### Data for review

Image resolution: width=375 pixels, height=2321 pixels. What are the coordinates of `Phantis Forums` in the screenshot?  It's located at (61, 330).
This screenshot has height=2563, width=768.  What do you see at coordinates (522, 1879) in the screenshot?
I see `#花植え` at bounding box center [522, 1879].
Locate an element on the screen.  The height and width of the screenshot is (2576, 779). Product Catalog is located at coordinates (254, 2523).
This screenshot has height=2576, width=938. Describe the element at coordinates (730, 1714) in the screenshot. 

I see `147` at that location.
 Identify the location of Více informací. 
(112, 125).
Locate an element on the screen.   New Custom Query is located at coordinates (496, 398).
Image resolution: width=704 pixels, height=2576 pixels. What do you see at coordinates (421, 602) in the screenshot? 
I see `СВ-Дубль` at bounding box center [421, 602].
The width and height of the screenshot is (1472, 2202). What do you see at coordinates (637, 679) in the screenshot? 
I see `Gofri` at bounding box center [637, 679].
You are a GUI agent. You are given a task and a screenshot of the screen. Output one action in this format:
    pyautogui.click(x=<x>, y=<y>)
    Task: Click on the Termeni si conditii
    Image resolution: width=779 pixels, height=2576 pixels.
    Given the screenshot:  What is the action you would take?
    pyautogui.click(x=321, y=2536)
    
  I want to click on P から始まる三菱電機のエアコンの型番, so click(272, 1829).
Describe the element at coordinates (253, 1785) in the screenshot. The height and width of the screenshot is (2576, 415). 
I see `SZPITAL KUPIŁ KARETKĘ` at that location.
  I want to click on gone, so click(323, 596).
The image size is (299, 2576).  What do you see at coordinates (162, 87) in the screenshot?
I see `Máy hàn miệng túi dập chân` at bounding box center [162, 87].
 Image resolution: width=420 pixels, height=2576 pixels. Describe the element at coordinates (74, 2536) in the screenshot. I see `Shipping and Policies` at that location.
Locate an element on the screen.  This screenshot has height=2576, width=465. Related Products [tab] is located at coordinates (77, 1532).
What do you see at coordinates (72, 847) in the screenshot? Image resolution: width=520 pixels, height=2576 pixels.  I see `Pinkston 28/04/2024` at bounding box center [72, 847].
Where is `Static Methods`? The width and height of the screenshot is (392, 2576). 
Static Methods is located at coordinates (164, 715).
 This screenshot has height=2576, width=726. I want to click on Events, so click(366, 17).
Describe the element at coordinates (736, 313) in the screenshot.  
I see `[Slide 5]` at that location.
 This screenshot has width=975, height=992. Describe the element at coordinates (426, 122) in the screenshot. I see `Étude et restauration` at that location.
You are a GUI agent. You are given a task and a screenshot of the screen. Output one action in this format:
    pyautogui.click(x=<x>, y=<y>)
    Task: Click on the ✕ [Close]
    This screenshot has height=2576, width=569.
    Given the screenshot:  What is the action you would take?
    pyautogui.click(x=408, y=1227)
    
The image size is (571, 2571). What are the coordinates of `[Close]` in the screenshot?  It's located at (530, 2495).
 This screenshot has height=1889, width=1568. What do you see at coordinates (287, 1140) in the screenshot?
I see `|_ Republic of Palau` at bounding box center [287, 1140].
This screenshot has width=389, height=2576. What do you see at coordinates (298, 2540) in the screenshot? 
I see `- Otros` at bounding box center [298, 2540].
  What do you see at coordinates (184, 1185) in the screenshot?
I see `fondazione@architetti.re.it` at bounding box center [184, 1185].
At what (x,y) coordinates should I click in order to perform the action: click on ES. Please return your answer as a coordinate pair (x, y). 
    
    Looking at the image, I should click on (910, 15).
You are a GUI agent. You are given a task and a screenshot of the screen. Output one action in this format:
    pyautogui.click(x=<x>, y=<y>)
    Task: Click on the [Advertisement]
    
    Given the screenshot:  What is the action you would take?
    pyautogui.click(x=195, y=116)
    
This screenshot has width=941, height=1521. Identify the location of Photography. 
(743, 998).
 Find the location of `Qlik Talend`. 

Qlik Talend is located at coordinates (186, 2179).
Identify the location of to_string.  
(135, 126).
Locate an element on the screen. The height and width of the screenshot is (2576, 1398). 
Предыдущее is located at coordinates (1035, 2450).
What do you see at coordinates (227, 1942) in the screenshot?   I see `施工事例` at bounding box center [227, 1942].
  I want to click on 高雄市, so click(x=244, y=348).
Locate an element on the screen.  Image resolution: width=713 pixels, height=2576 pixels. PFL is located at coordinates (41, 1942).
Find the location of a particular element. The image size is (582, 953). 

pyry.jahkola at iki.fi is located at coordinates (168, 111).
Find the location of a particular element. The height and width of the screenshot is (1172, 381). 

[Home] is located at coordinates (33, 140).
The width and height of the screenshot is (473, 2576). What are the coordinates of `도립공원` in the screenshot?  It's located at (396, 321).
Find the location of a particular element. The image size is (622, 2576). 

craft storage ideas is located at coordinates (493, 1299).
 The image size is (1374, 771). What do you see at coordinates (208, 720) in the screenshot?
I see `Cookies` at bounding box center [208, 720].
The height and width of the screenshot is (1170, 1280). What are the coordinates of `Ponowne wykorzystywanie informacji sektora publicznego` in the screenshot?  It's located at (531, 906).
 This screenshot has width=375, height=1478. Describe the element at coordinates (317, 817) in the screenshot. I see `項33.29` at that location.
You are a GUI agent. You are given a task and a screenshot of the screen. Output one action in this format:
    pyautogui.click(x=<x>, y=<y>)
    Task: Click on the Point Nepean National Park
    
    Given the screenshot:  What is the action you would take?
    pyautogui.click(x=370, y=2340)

######

## Exercise brief
Your reply should consist of the records, copied exactly.

## Output of the exercise
Image resolution: width=375 pixels, height=2321 pixels. What are the coordinates of `Phantis Forums` in the screenshot?  It's located at (61, 330).
This screenshot has height=2563, width=768.  What do you see at coordinates (522, 1879) in the screenshot?
I see `#花植え` at bounding box center [522, 1879].
Locate an element on the screen.  The height and width of the screenshot is (2576, 779). Product Catalog is located at coordinates (254, 2523).
This screenshot has height=2576, width=938. Describe the element at coordinates (730, 1714) in the screenshot. 

I see `147` at that location.
 Identify the location of Více informací. 
(112, 125).
Locate an element on the screen.   New Custom Query is located at coordinates (496, 398).
Image resolution: width=704 pixels, height=2576 pixels. What do you see at coordinates (421, 602) in the screenshot? 
I see `СВ-Дубль` at bounding box center [421, 602].
The width and height of the screenshot is (1472, 2202). What do you see at coordinates (637, 679) in the screenshot? 
I see `Gofri` at bounding box center [637, 679].
You are a GUI agent. You are given a task and a screenshot of the screen. Output one action in this format:
    pyautogui.click(x=<x>, y=<y>)
    Task: Click on the Termeni si conditii
    Image resolution: width=779 pixels, height=2576 pixels.
    Given the screenshot:  What is the action you would take?
    pyautogui.click(x=321, y=2536)
    
  I want to click on P から始まる三菱電機のエアコンの型番, so click(272, 1829).
Describe the element at coordinates (253, 1785) in the screenshot. The height and width of the screenshot is (2576, 415). 
I see `SZPITAL KUPIŁ KARETKĘ` at that location.
  I want to click on gone, so click(323, 596).
The image size is (299, 2576).  What do you see at coordinates (162, 87) in the screenshot?
I see `Máy hàn miệng túi dập chân` at bounding box center [162, 87].
 Image resolution: width=420 pixels, height=2576 pixels. Describe the element at coordinates (74, 2536) in the screenshot. I see `Shipping and Policies` at that location.
Locate an element on the screen.  This screenshot has height=2576, width=465. Related Products [tab] is located at coordinates (77, 1532).
What do you see at coordinates (72, 847) in the screenshot? Image resolution: width=520 pixels, height=2576 pixels.  I see `Pinkston 28/04/2024` at bounding box center [72, 847].
Where is `Static Methods`? The width and height of the screenshot is (392, 2576). 
Static Methods is located at coordinates (164, 715).
 This screenshot has height=2576, width=726. I want to click on Events, so click(366, 17).
Describe the element at coordinates (736, 313) in the screenshot.  
I see `[Slide 5]` at that location.
 This screenshot has width=975, height=992. Describe the element at coordinates (426, 122) in the screenshot. I see `Étude et restauration` at that location.
You are a GUI agent. You are given a task and a screenshot of the screen. Output one action in this format:
    pyautogui.click(x=<x>, y=<y>)
    Task: Click on the ✕ [Close]
    This screenshot has height=2576, width=569.
    Given the screenshot:  What is the action you would take?
    pyautogui.click(x=408, y=1227)
    
The image size is (571, 2571). What are the coordinates of `[Close]` in the screenshot?  It's located at (530, 2495).
 This screenshot has height=1889, width=1568. What do you see at coordinates (287, 1140) in the screenshot?
I see `|_ Republic of Palau` at bounding box center [287, 1140].
This screenshot has width=389, height=2576. What do you see at coordinates (298, 2540) in the screenshot? 
I see `- Otros` at bounding box center [298, 2540].
  What do you see at coordinates (184, 1185) in the screenshot?
I see `fondazione@architetti.re.it` at bounding box center [184, 1185].
At what (x,y) coordinates should I click in order to perform the action: click on ES. Please return your answer as a coordinate pair (x, y). 
    
    Looking at the image, I should click on (910, 15).
You are a GUI agent. You are given a task and a screenshot of the screen. Output one action in this format:
    pyautogui.click(x=<x>, y=<y>)
    Task: Click on the [Advertisement]
    
    Given the screenshot:  What is the action you would take?
    pyautogui.click(x=195, y=116)
    
This screenshot has width=941, height=1521. Identify the location of Photography. 
(743, 998).
 Find the location of `Qlik Talend`. 

Qlik Talend is located at coordinates (186, 2179).
Identify the location of to_string.  
(135, 126).
Locate an element on the screen. The height and width of the screenshot is (2576, 1398). 
Предыдущее is located at coordinates (1035, 2450).
What do you see at coordinates (227, 1942) in the screenshot?   I see `施工事例` at bounding box center [227, 1942].
  I want to click on 高雄市, so click(x=244, y=348).
Locate an element on the screen.  Image resolution: width=713 pixels, height=2576 pixels. PFL is located at coordinates (41, 1942).
Find the location of a particular element. The image size is (582, 953). 

pyry.jahkola at iki.fi is located at coordinates (168, 111).
Find the location of a particular element. The height and width of the screenshot is (1172, 381). 

[Home] is located at coordinates (33, 140).
The width and height of the screenshot is (473, 2576). What are the coordinates of `도립공원` in the screenshot?  It's located at (396, 321).
Find the location of a particular element. The image size is (622, 2576). 

craft storage ideas is located at coordinates (493, 1299).
 The image size is (1374, 771). What do you see at coordinates (208, 720) in the screenshot?
I see `Cookies` at bounding box center [208, 720].
The height and width of the screenshot is (1170, 1280). What are the coordinates of `Ponowne wykorzystywanie informacji sektora publicznego` in the screenshot?  It's located at (531, 906).
 This screenshot has width=375, height=1478. Describe the element at coordinates (317, 817) in the screenshot. I see `項33.29` at that location.
You are a GUI agent. You are given a task and a screenshot of the screen. Output one action in this format:
    pyautogui.click(x=<x>, y=<y>)
    Task: Click on the Point Nepean National Park
    
    Given the screenshot:  What is the action you would take?
    pyautogui.click(x=370, y=2340)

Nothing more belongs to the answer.